Le puissant poisson restait collé au fond, si bien que j'étais incapable de l'identifier, se contentant de tirer dans un sens, puis dans l'autre, de tenter un départ foudroyant avant de faire le mort, de tout son poids.

Peu à peu, je réussis à rembobiner tout mon fil. Juste sous la surface du canal, je voyais s'agiter un long poisson tacheté. Et brusquement, la tête émergea : une gueule carrée hérissée d'un millier de petites dents.

J'allais saisir mon épuisette quand j'entendis : « Attendez, je vais vous aider  ! ». Le petit homme, que j'avais aperçu pêchant à quelques encablures, glissa habilement le filet sous le poisson qui, à présent, se débattait en surface. Un effort et le poisson fut sur le quai.

Je n'en crus pas mes yeux : un silure glane  ! J'avais attrapé un silure dans le canal Saint-Martin  ! J'étais estomaqué et ravi.
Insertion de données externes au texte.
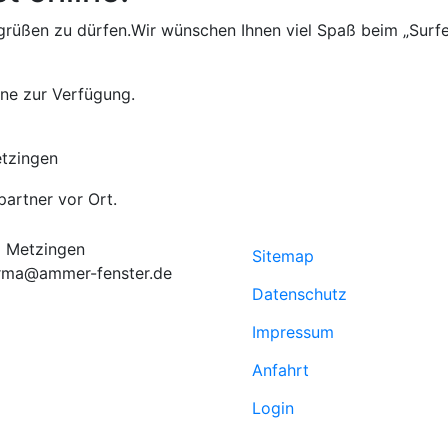
üßen zu dürfen.Wir wünschen Ihnen viel Spaß beim „Surfen“ 
rne zur Verfügung.
tzingen
5 Metzingen
Sitemap
irma@ammer-fenster.de
Datenschutz
Impressum
Anfahrt
Login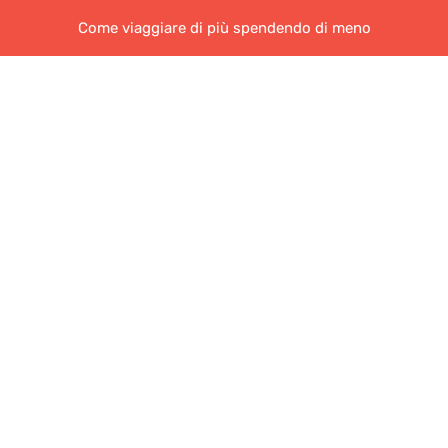
Come viaggiare di più spendendo di meno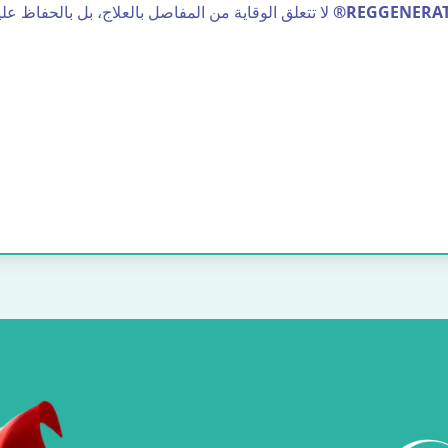
®REGGENERAT
لا تتعلق الوقاية من المفاصل بالعلاج، بل بالحفاظ عليها. وبفضل نمط الحياة الطبيعي والمكونات المبتكرة مثل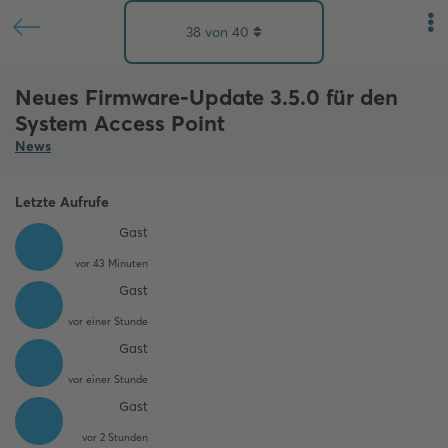
38
von
40
Neues Firmware-Update 3.5.0 für den
System Access Point
News
Letzte Aufrufe
Gast
vor 43 Minuten
Gast
vor einer Stunde
Gast
vor einer Stunde
Gast
vor 2 Stunden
De ma vie, je ne comptais jamais ferrer cet animal qui envahit peu à peu tous les fleuves de France, et qui peut atteindre 90 kg pour une longueur de 2, 30 m. et un tour de taille d'un mètre.
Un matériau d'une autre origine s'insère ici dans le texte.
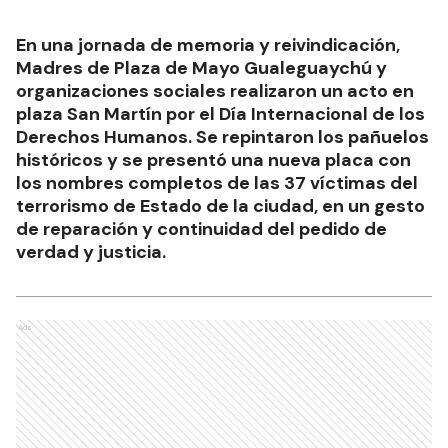
En una jornada de memoria y reivindicación,
Madres de Plaza de Mayo Gualeguaychú y
organizaciones sociales realizaron un acto en
plaza San Martín por el Día Internacional de los
Derechos Humanos. Se repintaron los pañuelos
históricos y se presentó una nueva placa con
los nombres completos de las 37 víctimas del
terrorismo de Estado de la ciudad, en un gesto
de reparación y continuidad del pedido de
verdad y justicia.
Ads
« Il est magnifique », dit le petit pêcheur, en transe. C'est la première fois qu'il en voyait un de près, lui aussi. Il ignorait qu'il y en avait dans le canal où il pêchait pourtant chaque jour à la bonne saison.

J'avais l'intention de rejeter le silure à l'eau, mais le regard brillant du petit homme m'en dissuada. « Vous le voulez ? » dis-je. J'eus l'impression de lui faire un cadeau somptueux.

Ma fringale de pêche était comblée. Je pouvais difficilement rêver plus belle prise. Je rangeai mon attirail.

Avant de partir, je me tournai vers l'autre pêcheur pour lui faire un signe d'adieu. Il ne me vit pas, trop occupé à se faire photographier, brandissant à bout de bras le silure, aussi haut que lui.